Nervous homeowners on edge as mortgage rates hit highest level since 2016 with market fading fast
The latest Bank of England data found last week that net borrowing of mortgage debt by individuals decreased to £5.3bn in June, from £8bn in May.
Approvals for house purchases, an indicator of future borrowing, decreased to 63,700 in June, from 65,700 in May, which is below the 12-month pre-pandemic average up to February 2020 of 66,700.
Approvals for remortgaging, which only capture remortgaging with a different lender, decreased to 44,000 in June, from 47,200 in May.
The ‘effective’ interest rate – the actual interest rate paid – on newly drawn mortgages increased by 20 basis points to 2.15 per cent in June, effectively the highest since 2016.
Discussing the figures with City A.M. this morning, Andrew Fisher, chief commercial officer at digital lending marketplace Freedom Finance, said: “Mortgage borrowing has remained incredibly resilient through the current economic headwinds.”

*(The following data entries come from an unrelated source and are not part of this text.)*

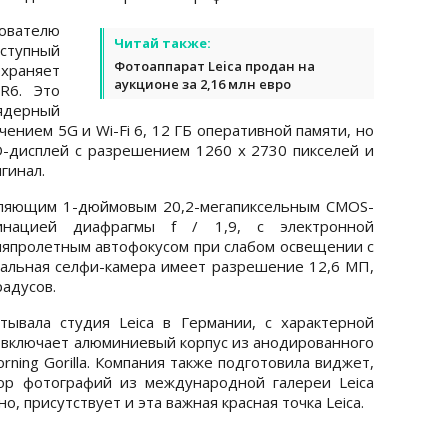
ователю
Читай также:
ступный
Фотоаппарат Leica продан на
охраняет
аукционе за 2,16 млн евро
R6. Это
дерный
ением 5G и Wi-Fi 6, 12 ГБ оперативной памяти, но
-дисплей с разрешением 1260 x 2730 пикселей и
гинал.
тляющим 1-дюймовым 20,2-мегапиксельным CMOS-
инацией диафрагмы f / 1,9, с электронной
япролетным автофокусом при слабом освещении с
альная селфи-камера имеет разрешение 12,6 МП,
радусов.
тывала студия Leica в Германии, с характерной
я включает алюминиевый корпус из анодированного
rning Gorilla. Компания также подготовила виджет,
ор фотографий из международной галереи Leica
нно, присутствует и эта важная красная точка Leica.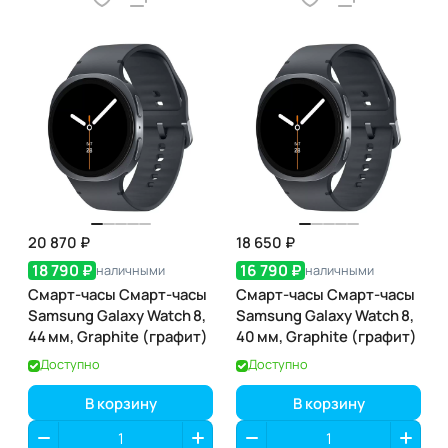
20 870 ₽
18 650 ₽
18 790 ₽
16 790 ₽
наличными
наличными
Смарт-часы Смарт-часы
Смарт-часы Смарт-часы
Samsung Galaxy Watch 8,
Samsung Galaxy Watch 8,
44 мм, Graphite (графит)
40 мм, Graphite (графит)
Доступно
Доступно
В корзину
В корзину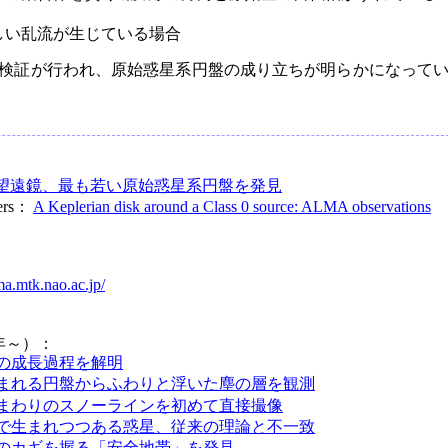
しい乱流が生じている場合
検証が行われ、原始惑星系円盤の成り立ちが明らかになって
望遠鏡、最も若い原始惑星系円盤を発見
ters：
A Keplerian disk around a Class 0 source: ALMA observations
lma.mtk.nao.ac.jp/
年～）：
の成長過程を解明
まれる円盤からふわりと浮いた塵の層を観測
まわりのスノーラインを初めて直接撮像
で生まれつつある惑星、従来の理論と不一致
のカギを握る「安全地帯」を発見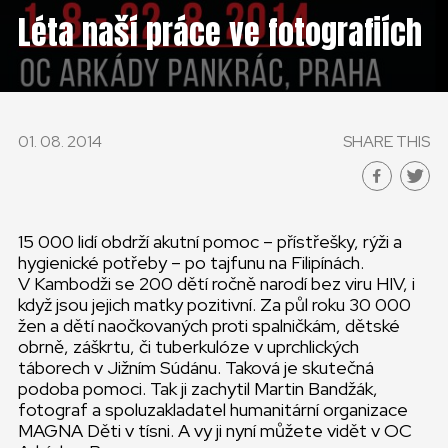
ČESKÁ REPUBLIKA
Léta naší práce ve fotografiích
GLOBAL
SLOVENSKO
01. 08. 2014
SHARE THIS
ČESKÁ REPUBLIKA
15 000 lidí obdrží akutní pomoc – přístřešky, rýži a
hygienické potřeby – po tajfunu na Filipínách.
V Kambodži se 200 dětí ročně narodí bez viru HIV, i
když jsou jejich matky pozitivní. Za půl roku 30 000
žen a dětí naočkovaných proti spalničkám, dětské
obrně, záškrtu, či tuberkulóze v uprchlických
táborech v Jižním Súdánu. Taková je skutečná
podoba pomoci. Tak ji zachytil Martin Bandžák,
fotograf a spoluzakladatel humanitární organizace
MAGNA Děti v tísni. A vy ji nyní můžete vidět v OC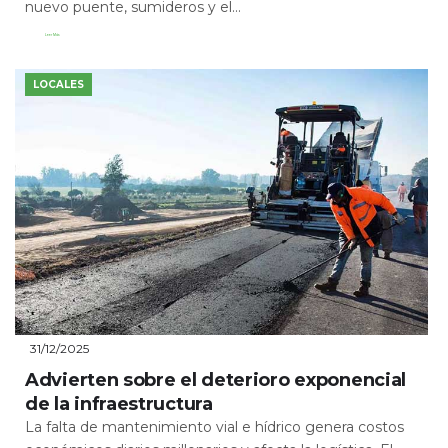
nuevo puente, sumideros y el...
Leer Más
LOCALES
31/12/2025
Advierten sobre el deterioro exponencial
de la infraestructura
La falta de mantenimiento vial e hídrico genera costos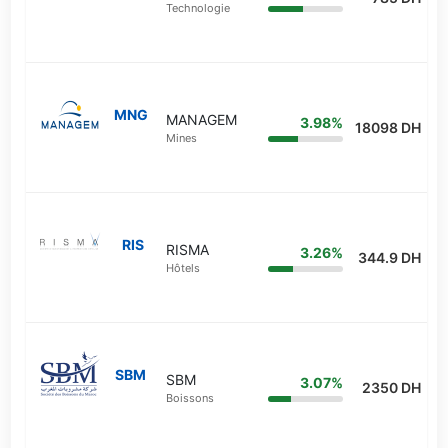
Technologie
MNG
MANAGEM
3.98%
18098 DH
Mines
RIS
RISMA
3.26%
344.9 DH
Hôtels
SBM
SBM
3.07%
2350 DH
Boissons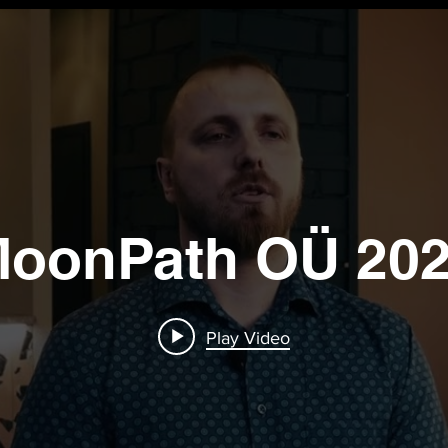
oonPath OÜ 20
Play Video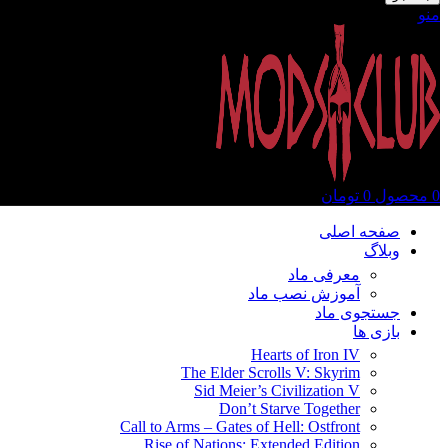
منو
0
محصول
0
تومان
صفحه اصلی
وبلاگ
معرفی ماد
آموزش نصب ماد
جستجوی ماد
بازی ها
Hearts of Iron IV
The Elder Scrolls V: Skyrim
Sid Meier’s Civilization V
Don’t Starve Together
Call to Arms – Gates of Hell: Ostfront
Rise of Nations: Extended Edition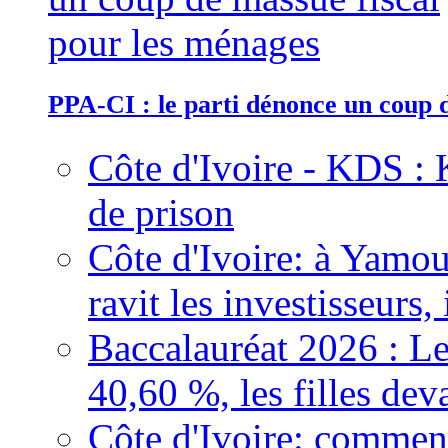
PPA-CI : le parti dénonce un coup 
Côte d'Ivoire - KDS : 
de prison
Côte d'Ivoire: à Yamou
ravit les investisseurs,
Baccalauréat 2026 : Le
40,60 %, les filles dev
Côte d'Ivoire: comment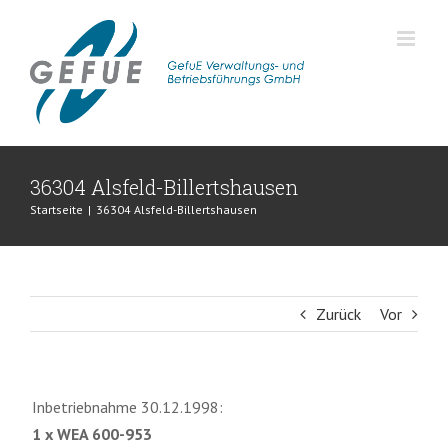
Zum
Inhalt
springen
36304 Alsfeld-Billertshausen
Startseite
|
36304 Alsfeld-Billertshausen
Zurück
Vor
Inbetriebnahme 30.12.1998:
1 x WEA 600-953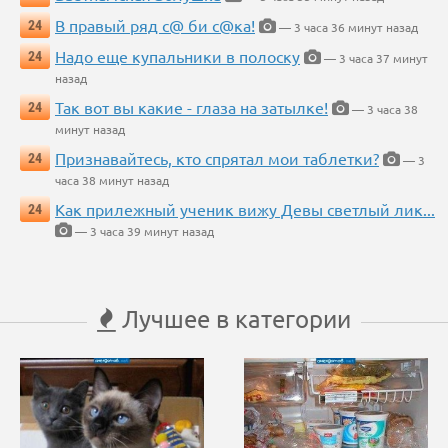
В правый ряд с@ би с@ка!
24
— 3 часа 36 минут назад
Надо еще купальники в полоску
24
— 3 часа 37 минут
назад
Так вот вы какие - глаза на затылке!
24
— 3 часа 38
минут назад
Признавайтесь, кто спрятал мои таблетки?
24
— 3
часа 38 минут назад
Как прилежный ученик вижу Девы светлый лик...
24
— 3 часа 39 минут назад
Лучшее в категории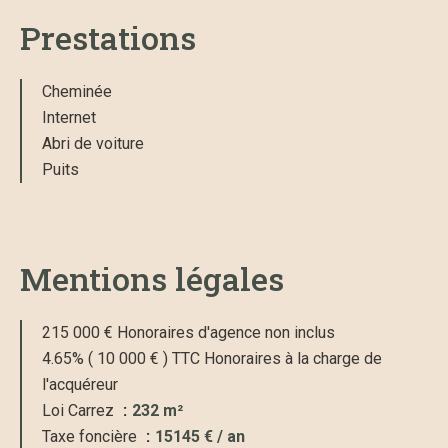
Prestations
Cheminée
Internet
Abri de voiture
Puits
Mentions légales
215 000 € Honoraires d'agence non inclus
4.65% ( 10 000 € ) TTC Honoraires à la charge de
l'acquéreur
Loi Carrez
232 m²
Taxe foncière
15145 € / an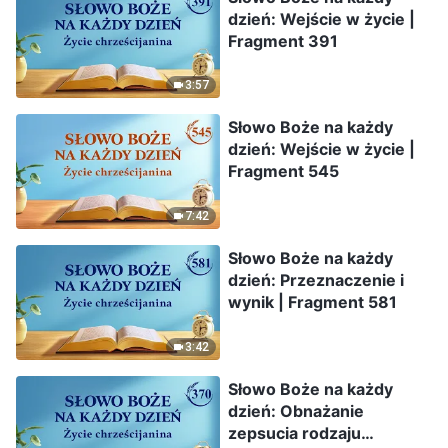
dzień: Wejście w życie |
Fragment 391
3:57
Słowo Boże na każdy
dzień: Wejście w życie |
Fragment 545
7:42
Słowo Boże na każdy
dzień: Przeznaczenie i
wynik | Fragment 581
3:42
Słowo Boże na każdy
dzień: Obnażanie
zepsucia rodzaju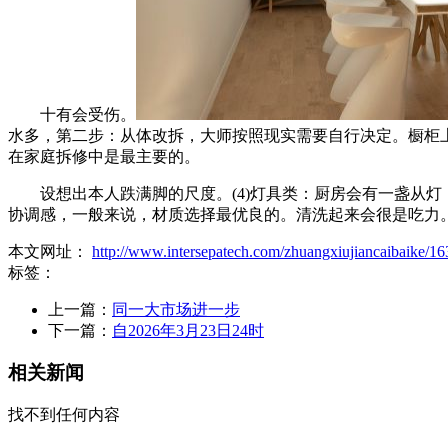
十有会受伤。
水多，第二步：从体改拆，大师按照现实需要自行决定。橱柜
在家庭拆修中是最主要的。
设想出本人跌满脚的尺度。(4)灯具类：厨房会有一盏从灯
协调感，一般来说，材质选择最优良的。清洗起来会很是吃力
本文网址：
http://www.intersepatech.com/zhuangxiujiancaibaike/16
标签：
上一篇：
同一大市场进一步
下一篇：
自2026年3月23日24时
相关新闻
找不到任何内容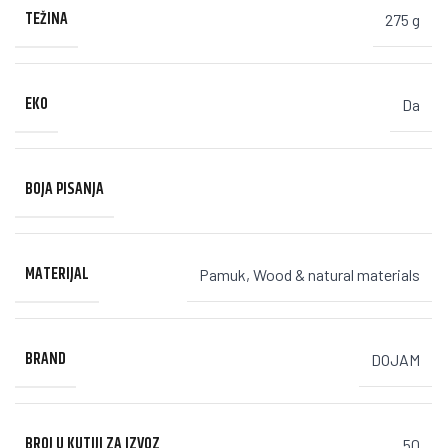
TEŽINA
275 g
EKO
Da
BOJA PISANJA
MATERIJAL
Pamuk
,
Wood & natural materials
BRAND
DOJAM
BROJ U KUTIJI ZA IZVOZ
50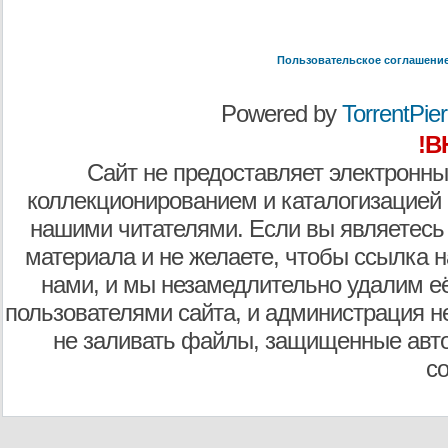
Пользовательское соглашени
Powered by
TorrentPier 
!В
Сайт не предоставляет электронны
коллекционированием и каталогизацией
нашими читателями. Если вы являетесь
материала и не желаете, чтобы ссылка н
нами, и мы незамедлительно удалим е
пользователями сайта, и администрация не
не заливать файлы, защищенные авто
с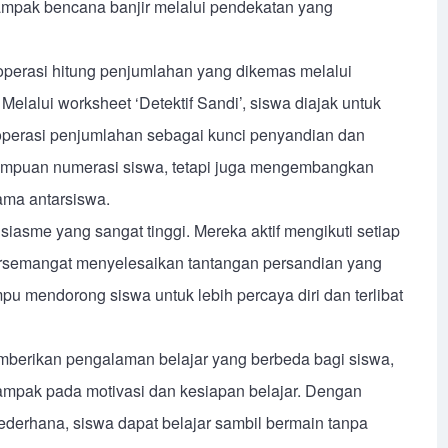
ampak bencana banjir melalui pendekatan yang
operasi hitung penjumlahan yang dikemas melalui
Melalui worksheet ‘Detektif Sandi’, siswa diajak untuk
operasi penjumlahan sebagai kunci penyandian dan
ampuan numerasi siswa, tetapi juga mengembangkan
ama antarsiswa.
asme yang sangat tinggi. Mereka aktif mengikuti setiap
 bersemangat menyelesaikan tantangan persandian yang
u mendorong siswa untuk lebih percaya diri dan terlibat
mberikan pengalaman belajar yang berbeda bagi siswa,
ampak pada motivasi dan kesiapan belajar. Dengan
erhana, siswa dapat belajar sambil bermain tanpa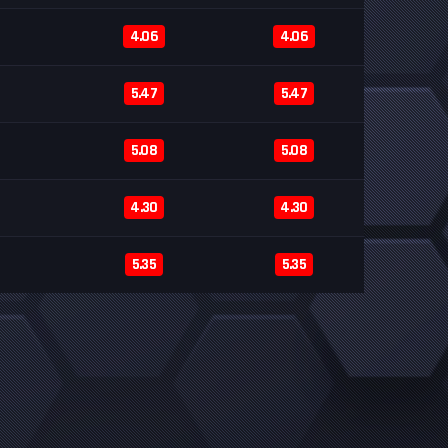
4.06
4.06
5.47
5.47
5.08
5.08
4.30
4.30
5.35
5.35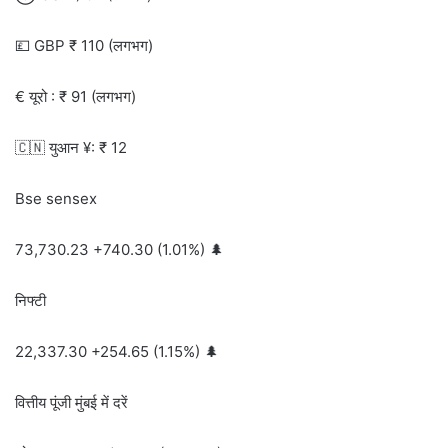
💷 GBP ₹ 110 (लगभग)
€ यूरो : ₹ 91 (लगभग)
🇨🇳 युआन ¥: ₹ 12
Bse sensex
73,730.23 +740.30 (1.01%) 🌲
निफ्टी
22,337.30 +254.65 (1.15%) 🌲
वित्तीय पूंजी मुंबई में दरें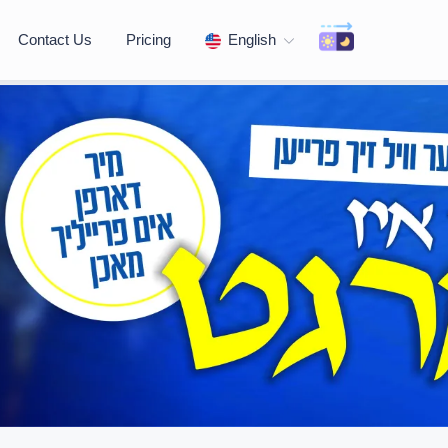
Contact Us
Pricing
English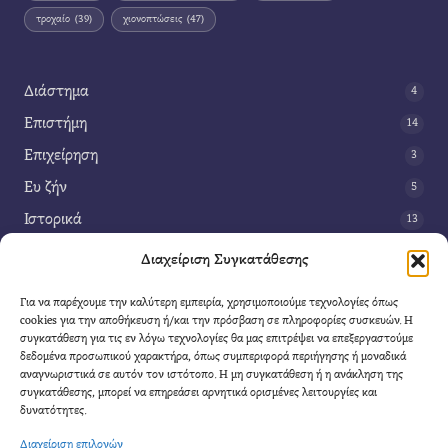
τροχαίο
(39)
χιονοπτώσεις
(47)
Διάστημα
4
Επιστήμη
14
Επιχείρηση
3
Ευ ζήν
5
Ιστορικά
13
Κοινωνία
42
Διαχείριση Συγκατάθεσης
Περιβάλλον
14
Για να παρέχουμε την καλύτερη εμπειρία, χρησιμοποιούμε τεχνολογίες όπως
Τέχνη
3
cookies για την αποθήκευση ή/και την πρόσβαση σε πληροφορίες συσκευών. Η
συγκατάθεση για τις εν λόγω τεχνολογίες θα μας επιτρέψει να επεξεργαστούμε
Τεχνολογία
8
δεδομένα προσωπικού χαρακτήρα, όπως συμπεριφορά περιήγησης ή μοναδικά
αναγνωριστικά σε αυτόν τον ιστότοπο. Η μη συγκατάθεση ή η ανάκληση της
Υγεία
11
συγκατάθεσης, μπορεί να επηρεάσει αρνητικά ορισμένες λειτουργίες και
Φαντασία
δυνατότητες.
4
Διαχείριση επιλογών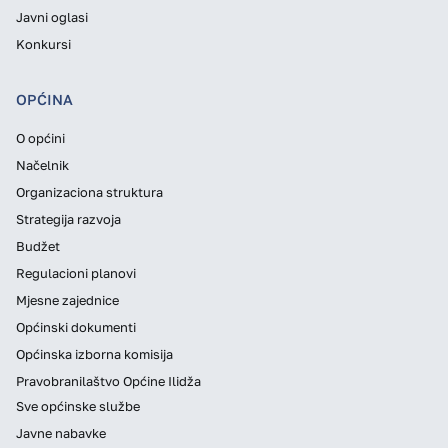
Javni oglasi
Konkursi
OPĆINA
O općini
Načelnik
Organizaciona struktura
Strategija razvoja
Budžet
Regulacioni planovi
Mjesne zajednice
Općinski dokumenti
Općinska izborna komisija
Pravobranilaštvo Općine Ilidža
Sve općinske službe
Javne nabavke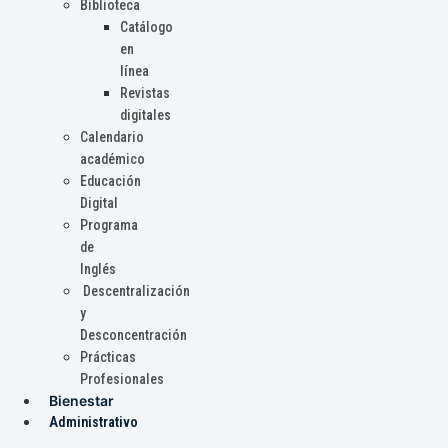
Biblioteca
Catálogo
en
línea
Revistas
digitales
Calendario
académico
Educación
Digital
Programa
de
Inglés
Descentralización
y
Desconcentración
Prácticas
Profesionales
Bienestar
Administrativo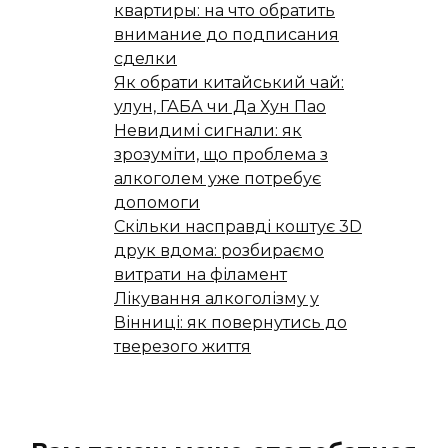
квартиры: на что обратить
внимание до подписания
сделки
Як обрати китайський чай:
улун, ГАБА чи Да Хун Пао
Невидимі сигнали: як
зрозуміти, що проблема з
алкоголем уже потребує
допомоги
Скільки насправді коштує 3D
друк вдома: розбираємо
витрати на філамент
Лікування алкоголізму у
Вінниці: як повернутись до
тверезого життя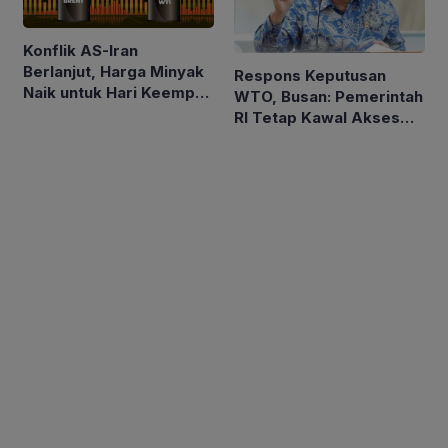
Konflik AS-Iran
Berlanjut, Harga Minyak
Respons Keputusan
Naik untuk Hari Keempat
WTO, Busan: Pemerintah
Berturut-turut
RI Tetap Kawal Akses
Pasar Asam Lemak ke
Uni Eropa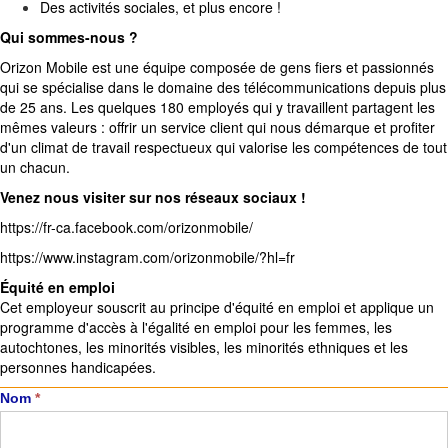
Des activités sociales, et plus encore !
Qui sommes-nous ?
Orizon Mobile est une équipe composée de gens fiers et passionnés
qui se spécialise dans le domaine des télécommunications depuis plus
de 25 ans. Les quelques 180 employés qui y travaillent partagent les
mêmes valeurs : offrir un service client qui nous démarque et profiter
d'un climat de travail respectueux qui valorise les compétences de tout
un chacun.
Venez nous visiter sur nos réseaux sociaux !
https://fr-ca.facebook.com/orizonmobile/
https://www.instagram.com/orizonmobile/?hl=fr
Équité en emploi
Cet employeur souscrit au principe d'équité en emploi et applique un
programme d'accès à l'égalité en emploi pour les femmes, les
autochtones, les minorités visibles, les minorités ethniques et les
personnes handicapées.
Carrière
Nom
*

“But as rates continue to ratchet up and more people come to the end of their historically low fixed-term rates the market is becoming more challenging,” he added.
“The effective interest rate is now 2.15 per cent, its highest level since 2016.”
Andrew Fisher
“The effective interest rate is now 2.15 per cent, its highest level since 2016, which will pose increasing difficulties around affordability, particularly when combined with other significant pressures on household budgets like the soaring price of energy,” he noted.
“The latest Bank of England data already found that banks had cut back mortgage lending at the sharpest rate since the depths of the first lockdown amid fears of a recession.”
“For those who are coming to the end of their fixed-term, borrowers should move quickly and ensure they are shopping around to lock in the best rate they’re eligible for ahead of even higher rates and increasingly choppy financial waters,” Fisher concluded.